Aside from a handful of binary blobs to manage the device firmware and graphics acceleration, the entire system can be assembled (and recompiled) using only FOSS components. However, as an added bonus, we will describe how to handle the Google Play store as well, to mitigate the two infamous Google Play Backdoors.

Libreo is the name I have settled on for my "freedom book" tablet reference design project. On the Dev site, you can see the existing notes under the "Libre" or "LibroLibre" name. Libreo is a made up word that combines both (obviously!) in a cross language Latin sounding base.

The goal is to have an answer to the question of "what device should we use?" and we will have an answer. This is especially for human rights projects that need to buy and deploy 100s of devices. My goal is for this to be a key component of our next five year strategy, bringing in more grant funding, crowd funding and sustainable commercial revenue. We will also incorporate selling in services and support when asked or relevant. This is not to say we won't support other devices still, but we will have our own ideal configuration and use that as our model system.
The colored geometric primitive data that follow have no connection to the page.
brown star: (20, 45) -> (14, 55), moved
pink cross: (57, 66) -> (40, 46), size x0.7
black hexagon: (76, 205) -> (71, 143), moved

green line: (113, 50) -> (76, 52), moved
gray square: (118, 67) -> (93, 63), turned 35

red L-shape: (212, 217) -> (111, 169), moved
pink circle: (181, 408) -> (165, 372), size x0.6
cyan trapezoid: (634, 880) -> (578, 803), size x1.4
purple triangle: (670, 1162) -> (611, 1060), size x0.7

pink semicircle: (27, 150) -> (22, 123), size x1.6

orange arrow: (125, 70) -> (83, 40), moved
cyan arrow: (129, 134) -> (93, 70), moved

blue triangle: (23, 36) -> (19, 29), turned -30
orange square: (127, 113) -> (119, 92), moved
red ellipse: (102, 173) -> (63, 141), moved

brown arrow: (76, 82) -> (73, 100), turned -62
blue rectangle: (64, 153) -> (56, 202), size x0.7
For 0.1, the Libreo will be built on the Nexus 7 2nd gen hardware, with either Cyanogen or Omni ROM as the foundation along with the kernel improvements made by the Guardian ROM community project. We will also support MultiROM bootloader for booting from USB or different internal OSes.

Of course the whole experience will be built on all of our apps and services, and not utilize any Google services. ChatSecure, Linphone/Csip, Orbot, Fdroid/Kerplapp, GnuPG, Orweb + FirefoxPrivacyEnhanced, InformaCam, Courier and StoryMaker. Perhaps this becomes the Libreo Suite. It will also include things like OpenStreetMaps, Commotion, K9, Bitmask and other useful third party free software apps and services.

The end game is to build an open-hardware tablet with Bunny Huang or from the Rasp Pi running Ubuntu or Debian mobile flavor, but that will take a few years... For now Nexus and AOSP are our starting points, and we can deliver a lot of value and security on that.

My target is to deliver 1000 devices by the end of 2014. Under promise, over deliver!